┌─ Entries supplied

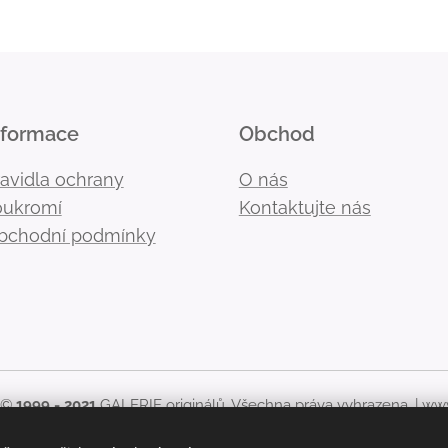
nformace
Obchod
ravidla ochrany
O nás
oukromí
Kontaktujte nás
bchodní podmínky
 ©
1999 - 2021
GALERIE originálů. Všechna práva vyhrazena. |
www
kékoliv použití obsahu stránek, včetně zveřejnění nebo jiného 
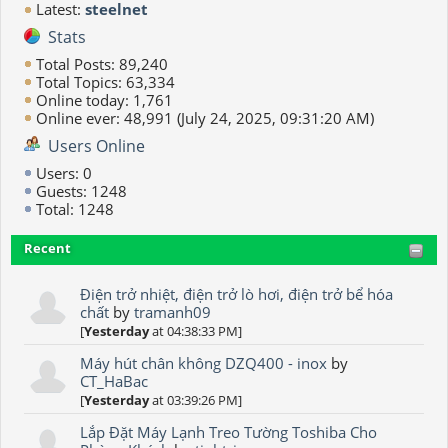
Latest:
steelnet
Stats
Total Posts: 89,240
Total Topics: 63,334
Online today: 1,761
Online ever: 48,991 (July 24, 2025, 09:31:20 AM)
Users Online
Users: 0
Guests: 1248
Total: 1248
Recent
Điện trở nhiệt, điện trở lò hơi, điện trở bể hóa
chất
by
tramanh09
[
Yesterday
at 04:38:33 PM]
Máy hút chân không DZQ400 - inox
by
CT_HaBac
[
Yesterday
at 03:39:26 PM]
Lắp Đặt Máy Lạnh Treo Tường Toshiba Cho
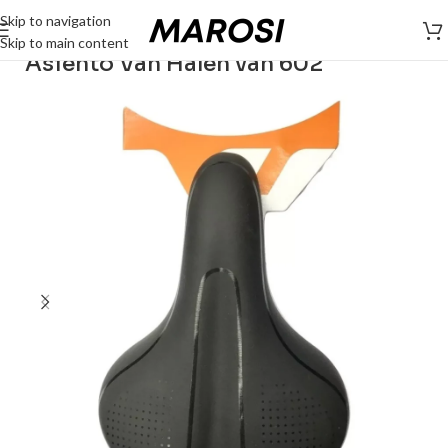
Skip to navigation
Skip to main content
Asiento Van Halen van 602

└─

> _Task description_
The whole listing above is to be printed exactly; the pictures stay out.

> _Problem solution_
nformace
Obchod
ravidla ochrany
O nás
oukromí
Kontaktujte nás
bchodní podmínky
 ©
1999 - 2021
GALERIE originálů. Všechna práva vyhrazena. |
www
kékoliv použití obsahu stránek, včetně zveřejnění nebo jiného 
Latest:
steelnet
Stats
Total Posts: 89,240
Total Topics: 63,334
Online today: 1,761
Online ever: 48,991 (July 24, 2025, 09:31:20 AM)
Users Online
Users: 0
Guests: 1248
Total: 1248
Recent
Điện trở nhiệt, điện trở lò hơi, điện trở bể hóa
chất
by
tramanh09
[
Yesterday
at 04:38:33 PM]
Máy hút chân không DZQ400 - inox
by
CT_HaBac
[
Yesterday
at 03:39:26 PM]
Lắp Đặt Máy Lạnh Treo Tường Toshiba Cho
Skip to navigation
Skip to main content
Asiento Van Halen van 602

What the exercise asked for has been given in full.